WORK ITEM
All entries below are to be reproduced precisely as they stand, without the pictures.

Stored data entries:
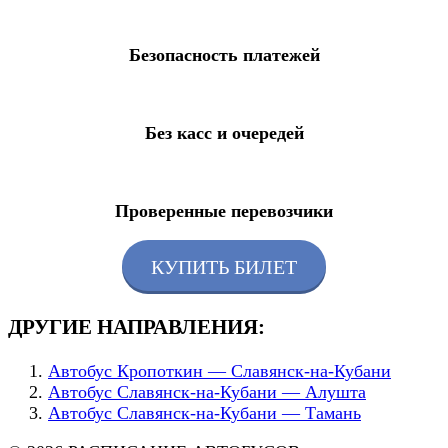
Безопасность платежей
Без касс и очередей
Проверенные перевозчики
КУПИТЬ БИЛЕТ
ДРУГИЕ НАПРАВЛЕНИЯ:
Автобус Кропоткин — Славянск-на-Кубани
Автобус Славянск-на-Кубани — Алушта
Автобус Славянск-на-Кубани — Тамань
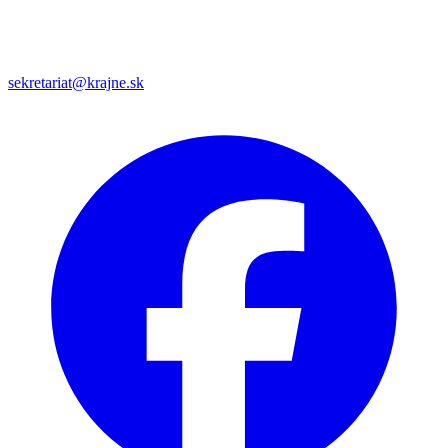
sekretariat@krajne.sk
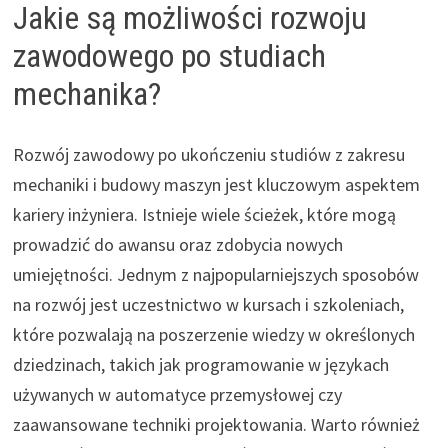
Jakie są możliwości rozwoju
zawodowego po studiach
mechanika?
Rozwój zawodowy po ukończeniu studiów z zakresu
mechaniki i budowy maszyn jest kluczowym aspektem
kariery inżyniera. Istnieje wiele ścieżek, które mogą
prowadzić do awansu oraz zdobycia nowych
umiejętności. Jednym z najpopularniejszych sposobów
na rozwój jest uczestnictwo w kursach i szkoleniach,
które pozwalają na poszerzenie wiedzy w określonych
dziedzinach, takich jak programowanie w językach
używanych w automatyce przemysłowej czy
zaawansowane techniki projektowania. Warto również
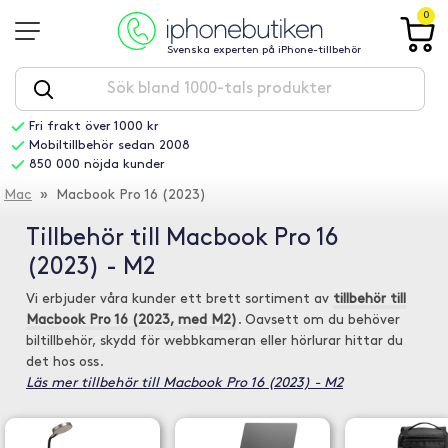
0
Svenska experten på iPhone-tillbehör
Fri frakt över 1000 kr
Mobiltillbehör sedan 2008
850 000 nöjda kunder
Mac
» Macbook Pro 16 (2023)
Tillbehör till Macbook Pro 16
(2023) - M2
Vi erbjuder våra kunder ett brett sortiment av
tillbehör till
Macbook Pro 16 (2023, med M2)
. Oavsett om du behöver
biltillbehör, skydd för webbkameran eller hörlurar hittar du
det hos oss.
Läs mer tillbehör till Macbook Pro 16 (2023) - M2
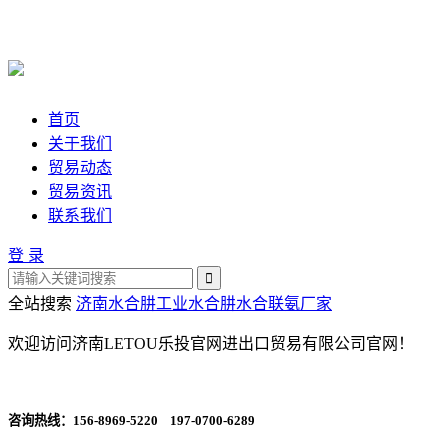
首页
关于我们
贸易动态
贸易资讯
联系我们
登 录
全站搜索
济南水合肼
工业水合肼
水合联氨厂家
欢迎访问济南LETOU乐投官网进出口贸易有限公司官网！
咨询热线：
156-8969-5220 197-0700-6289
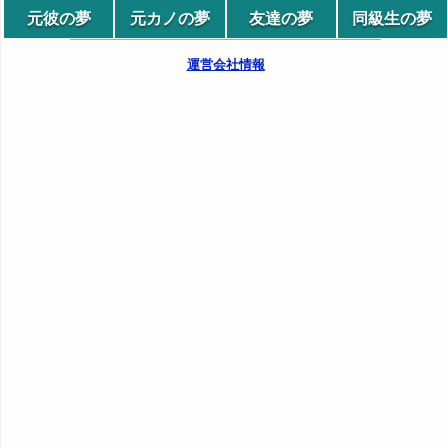
元彼の夢
元カノの夢
友達の夢
同級生の夢
運営会社情報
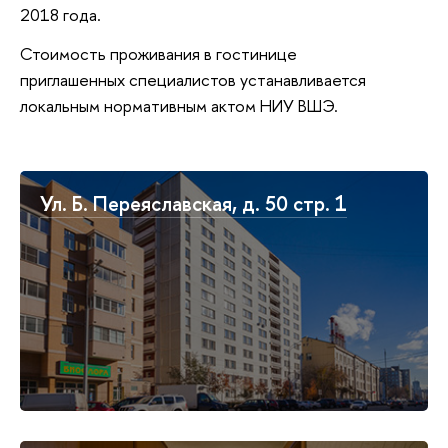
2018 года.
Стоимость проживания в гостинице
приглашенных специалистов устанавливается
локальным нормативным актом НИУ ВШЭ.
Ул. Б. Переяславская, д. 50 стр. 1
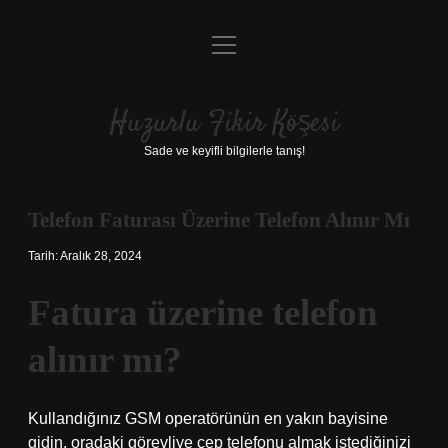
menüyü
Anasayfa
aç
Gizlilik Politikası
Huzurlu Fikir Köşesi
Yasal Uyarı
Sade ve keyifli bilgilerle tanış!
Hakkımızda
Telefon Faturası Üzerine Telefon Alınır Mı
Tarih: Aralık 28, 2024
Fatura üzerine telefon
alınır mı?
Kullandığınız GSM operatörünün en yakın bayisine
gidin, oradaki görevliye cep telefonu almak istediğinizi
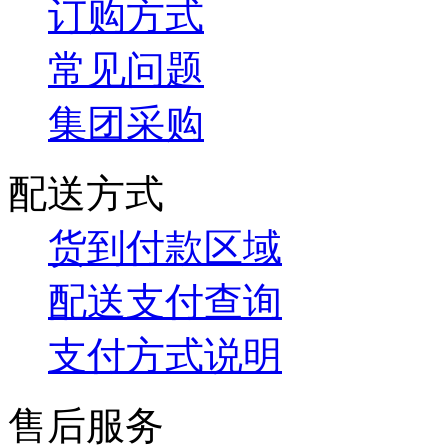
订购方式
常见问题
集团采购
配送方式
货到付款区域
配送支付查询
支付方式说明
售后服务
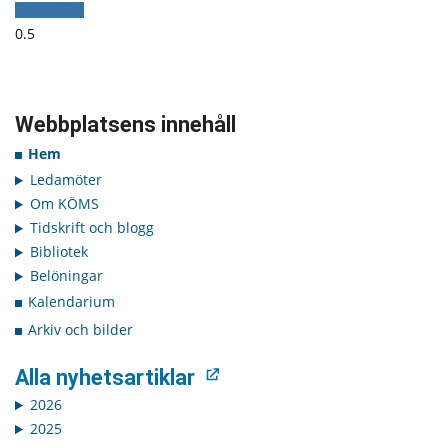
Ladda fler
Webbplatsens innehåll
Hem
Ledamöter
Om KÖMS
Tidskrift och blogg
Bibliotek
Belöningar
Kalendarium
Arkiv och bilder
Alla nyhetsartiklar
2026
2025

ANSWER SECTION
Безопасность платежей
Без касс и очередей
Проверенные перевозчики
КУПИТЬ БИЛЕТ
ДРУГИЕ НАПРАВЛЕНИЯ:
Автобус Кропоткин — Славянск-на-Кубани
Автобус Славянск-на-Кубани — Алушта
Автобус Славянск-на-Кубани — Тамань
sekretariat@krajne.sk
Jakie są możliwości rozwoju
zawodowego po studiach
mechanika?
Rozwój zawodowy po ukończeniu studiów z zakresu
mechaniki i budowy maszyn jest kluczowym aspektem
kariery inżyniera. Istnieje wiele ścieżek, które mogą
prowadzić do awansu oraz zdobycia nowych
umiejętności. Jednym z najpopularniejszych sposobów
na rozwój jest uczestnictwo w kursach i szkoleniach,
które pozwalają na poszerzenie wiedzy w określonych
dziedzinach, takich jak programowanie w językach
używanych w automatyce przemysłowej czy
zaawansowane techniki projektowania. Warto również
0
Svenska experten på iPhone-tillbehör
Fri frakt över 1000 kr
Mobiltillbehör sedan 2008
850 000 nöjda kunder
Mac
» Macbook Pro 16 (2023)
Tillbehör till Macbook Pro 16
(2023) - M2
Vi erbjuder våra kunder ett brett sortiment av
tillbehör till
Macbook Pro 16 (2023, med M2)
. Oavsett om du behöver
biltillbehör, skydd för webbkameran eller hörlurar hittar du
det hos oss.
Läs mer tillbehör till Macbook Pro 16 (2023) - M2
首页
关于我们
贸易动态
贸易资讯
联系我们
登 录
全站搜索
济南水合肼
工业水合肼
水合联氨厂家
欢迎访问济南LETOU乐投官网进出口贸易有限公司官网！
咨询热线：
156-8969-5220 197-0700-6289
元彼の夢
元カノの夢
友達の夢
同級生の夢
運営会社情報
2018 года.
Стоимость проживания в гостинице
приглашенных специалистов устанавливается
локальным нормативным актом НИУ ВШЭ.
Ул. Б. Переяславская, д. 50 стр. 1
menüyü
Anasayfa
aç
Gizlilik Politikası
Huzurlu Fikir Köşesi
Yasal Uyarı
Sade ve keyifli bilgilerle tanış!
Hakkımızda
Telefon Faturası Üzerine Telefon Alınır Mı
Tarih: Aralık 28, 2024
Fatura üzerine telefon
alınır mı?
Kullandığınız GSM operatörünün en yakın bayisine
gidin, oradaki görevliye cep telefonu almak istediğinizi
订购方式
常见问题
集团采购
配送方式
货到付款区域
配送支付查询
支付方式说明
售后服务
Ladda fler
Webbplatsens innehåll
Hem
Ledamöter
Om KÖMS
Tidskrift och blogg
Bibliotek
Belöningar
Kalendarium
Arkiv och bilder
Alla nyhetsartiklar
2026
2025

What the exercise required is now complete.